El viaje fue relativamente cómodo. Los ambulancieros tenían que irse y, como no había camillas disponibles, tuve que pasarme para la silla de ruedas. Contra todo pronóstico, no estaba dando chillidos. No puedo decir lo mismo del resto de los pacientes que iban y venían con huesos rotos. Localizamos al contacto. El médico que me esperaba mandó a que hiciera otra placa, lo que terminó en otra experiencia tipo ciencia ficción con las máquinas y los ruidos raros. Camino a la consulta, tropecé con un elevador parado por falta de corriente. No quedó otro remedio que coger la escalera, escalón por escalón, hasta el segundo piso. No fue una larga espera. El ortopédico, que evidentemente desesperaba por terminar su turno e irse, miró la foto de la radiografía en la pantalla del cell. No iba a operar.
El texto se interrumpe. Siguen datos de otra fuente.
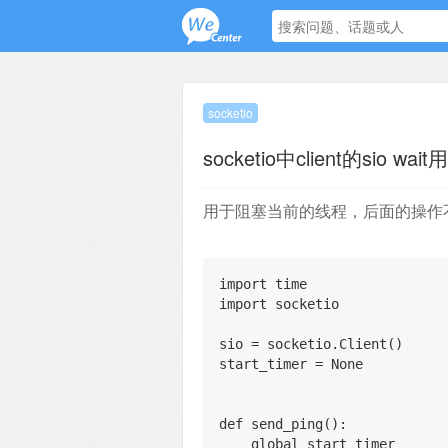
socketio
socketio中client的sio wait
用于阻塞当前的线程，后面的操作
import time
import socketio
sio = socketio.Client()
start_timer = None
def send_ping():
    global start_timer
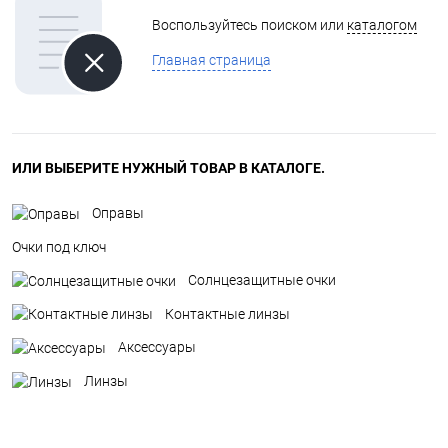
Воспользуйтесь поиском или
каталогом
Главная страница
ИЛИ ВЫБЕРИТЕ НУЖНЫЙ ТОВАР В КАТАЛОГЕ.
Оправы
Очки под ключ
Солнцезащитные очки
Контактные линзы
Аксессуары
Линзы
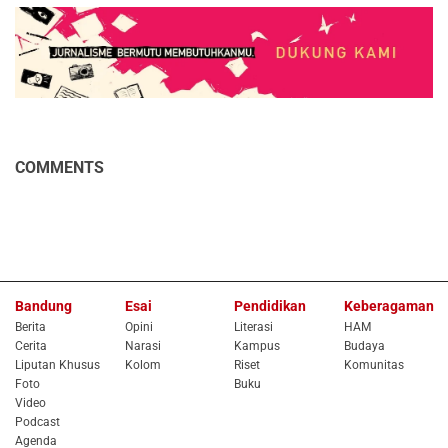
COMMENTS
Bandung
Esai
Pendidikan
Keberagaman
Berita
Opini
Literasi
HAM
Cerita
Narasi
Kampus
Budaya
Liputan Khusus
Kolom
Riset
Komunitas
Foto
Buku
Video
Podcast
Agenda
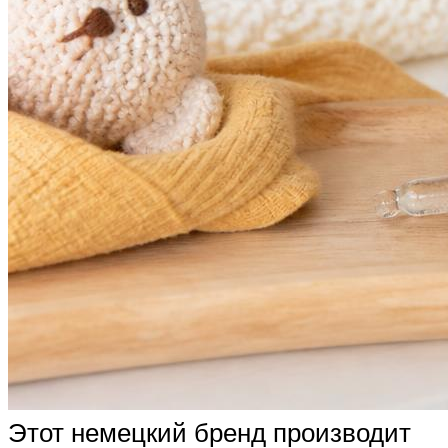
Этот немецкий бренд производит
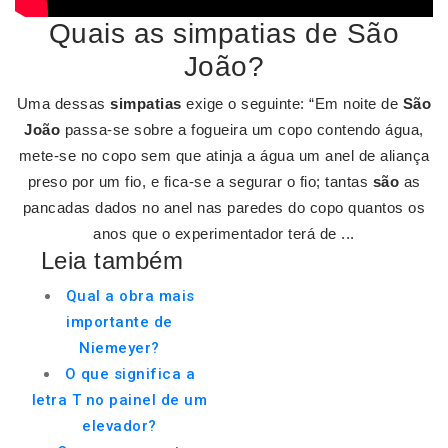
Quais as simpatias de São
João?
Uma dessas
simpatias
exige o seguinte: “Em noite de
São
João
passa-se sobre a fogueira um copo contendo água,
mete-se no copo sem que atinja a água um anel de aliança
preso por um fio, e fica-se a segurar o fio; tantas
são
as
pancadas dados no anel nas paredes do copo quantos os
anos que o experimentador terá de ...
Leia também
Qual a obra mais
importante de
Niemeyer?
O que significa a
letra T no painel de um
elevador?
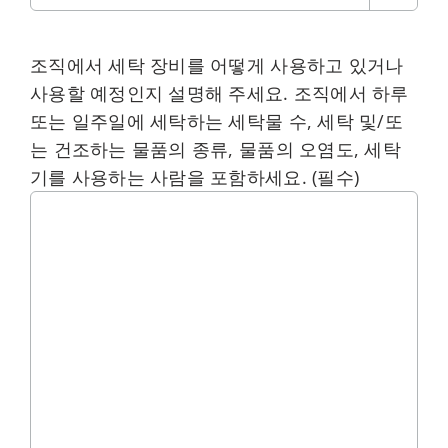
조직에서 세탁 장비를 어떻게 사용하고 있거나
사용할 예정인지 설명해 주세요. 조직에서 하루
또는 일주일에 세탁하는 세탁물 수, 세탁 및/또
는 건조하는 물품의 종류, 물품의 오염도, 세탁
기를 사용하는 사람을 포함하세요.
(필수)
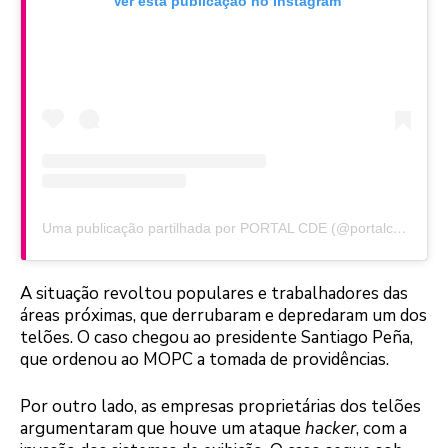
Ver esta publicação no Instagram
Uma publicação partilhada por PORTAL CDE (@portalcde)
A situação revoltou populares e trabalhadores das
áreas próximas, que derrubaram e depredaram um dos
telões. O caso chegou ao presidente Santiago Peña,
que ordenou ao MOPC a tomada de providências.
Por outro lado, as empresas proprietárias dos telões
argumentaram que houve um ataque
hacker
, com a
Poner tornillos en un hueso tan frágil era riesgoso y no había garantía de que funcionara, pero la fractura se había acomodado, más o menos, y estaba soldando. Había que cambiar el yeso. La piel no estaba tan mal debajo y una prueba mecánica demostró que el diagnóstico era correcto. Fue un trabajo rápido. Ahora tenía inmovilizado desde el hombro hasta por debajo de codo y medio kilogramo menos de churre. Podía volver a casa.

No teníamos transporte. Contra todo consejo, decidí que podía irme en un triciclo eléctrico si fuera necesario. Mi acompañante salió a buscar algo. Una hora después regresó con un viejo que pensaba dar su último viaje del día y tampoco iba a cobrar tan caro. Me acomodé junto con los bultos. Llevábamos unos kilómetros de viaje cuando nos dimos cuentas de que faltaba uno de los bultos. Entré en pánico. Estaba allí un ventilador inalámbrico pero lo más importante era el compresor del colchón antiescaras. Volver no era una opción.  El hombre sólo tenía carga para dejarme y regresar a su casa así que se me ocurrió llamar a una muchacha que había conocido allí, estudiante de enfermería. No había mucho dónde buscar. Ya casi todo estaba cerrado así que habría que volver al otro día. Terminé el viaje entre baches y brincos. La casa estaba sucia, el frío vacío, no había agua al no haber nadie por las noches para abrir la llave de paso, a la gata – casi un esqueleto – le faltaba el pelo en la mitad del lomo y me esperaba una larga noche de dolores. Los tres nos miramos y dije “¿Volvemos al hospital?”.